In YOUR Recitation Thursday, March 2, 2006

STT 315

Prep for Exam 3

In YOUR recitation Thursday, March 2, 2006

Bring your MSU photo ID

This material will be gone over in the lectures of M 27 and W 29. Get going on it just as soon as you can. This PREP will NOT be submitted by you for any credit.

Overview of Exam 2:

* Similar format to Exam 1.

* Perhaps different seating.

* 45 Min, closed book, no notes, or papers, cell phones,

calculators or computers.

* Bring three pencils.

* Do not remove pages or staples from your exam.

* Do not be more than 5 min late (as with Exam 1).

* Hand in exam promptly when asked to do so.

* z and t tables will be on your exam sheet.

* The formulas of Week 6 ADDITIONAL Slides and those

from Week 7 (regression estimator and CI) will be given

on Exam 2 with random arrangement and no comments.

* A table of random digits in the format of Table 14 will

be on Exam 2. Know FPC and when to use it.

* You must memorize formulas for covariance/correlation. * Be prepared to calculate by hand all things needed for

the regression estimator and CI from a small data set.

* Be prepared to calculate by hand all things needed for

the regression estimator and CI from a large data set if

you are given things like xyBAR, xBAR, etc.

1. Calculate the indicated quantities from the data below. ALWAYS use THESE column headers to indicate method. We’ll think of this as sample data on three subjects whose (x,y) scores are {0,0}, {0,2}, {3, 4} respectively.

x y x2 y2 xy

0 0

0 2

3 4

tot

avg

a. xBAR

b. yBAR

c. xyBAR

d. x2BAR

e. y2BAR

f. covariance

g. correlation rhoHAT

h. Calculate sample sd sx .

i. Calculate root(x2BAR – (xBAR)2). This differs from (h) in that sx incorporates divisor n – 1 = 3 – 1 (under the square root) whereas root(x2BAR – (xBAR)2) instead incorporates divisor n = 3 (under the square root).

j. Check that indeed

sx = root(n / (n-1)) root(x2BAR – (xBAR)2).

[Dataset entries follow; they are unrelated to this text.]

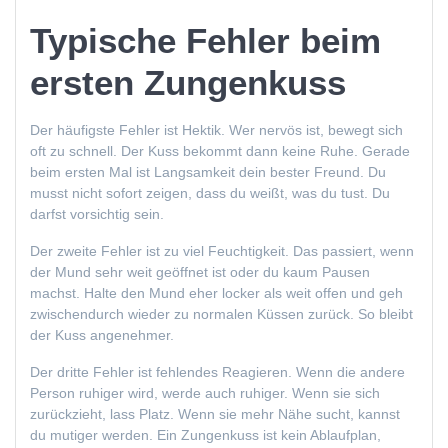
Typische Fehler beim
ersten Zungenkuss
Der häufigste Fehler ist Hektik. Wer nervös ist, bewegt sich
oft zu schnell. Der Kuss bekommt dann keine Ruhe. Gerade
beim ersten Mal ist Langsamkeit dein bester Freund. Du
musst nicht sofort zeigen, dass du weißt, was du tust. Du
darfst vorsichtig sein.
Der zweite Fehler ist zu viel Feuchtigkeit. Das passiert, wenn
der Mund sehr weit geöffnet ist oder du kaum Pausen
machst. Halte den Mund eher locker als weit offen und geh
zwischendurch wieder zu normalen Küssen zurück. So bleibt
der Kuss angenehmer.
Der dritte Fehler ist fehlendes Reagieren. Wenn die andere
Person ruhiger wird, werde auch ruhiger. Wenn sie sich
zurückzieht, lass Platz. Wenn sie mehr Nähe sucht, kannst
du mutiger werden. Ein Zungenkuss ist kein Ablaufplan,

k. Calculate sample sd sy .

l. Calculate root(y2BAR – (yBAR)2). This differs from (k) in that sy has divisor n – 1 = 3 – 1 (under the square root) whereas root(y2BAR – (yBAR)2) has divisor n = 3 (under the square root).

m. Check that indeed

sy = root(n / (n-1)) root(y2BAR – (yBAR)2).

n. Plot the data {0,0}, {0,2}, {3, 4} in the x, y plane.

o. Locate the point (xBAR, yBAR) in your plot (n) and place a large plus sign there. Draw a line having slope sy / sx through this point of averages. That is, go over sx and up sy. This line is the SD LINE or NAIVE line. On the average, this NAIVE line increases y by one SDy for every SDx increase in x.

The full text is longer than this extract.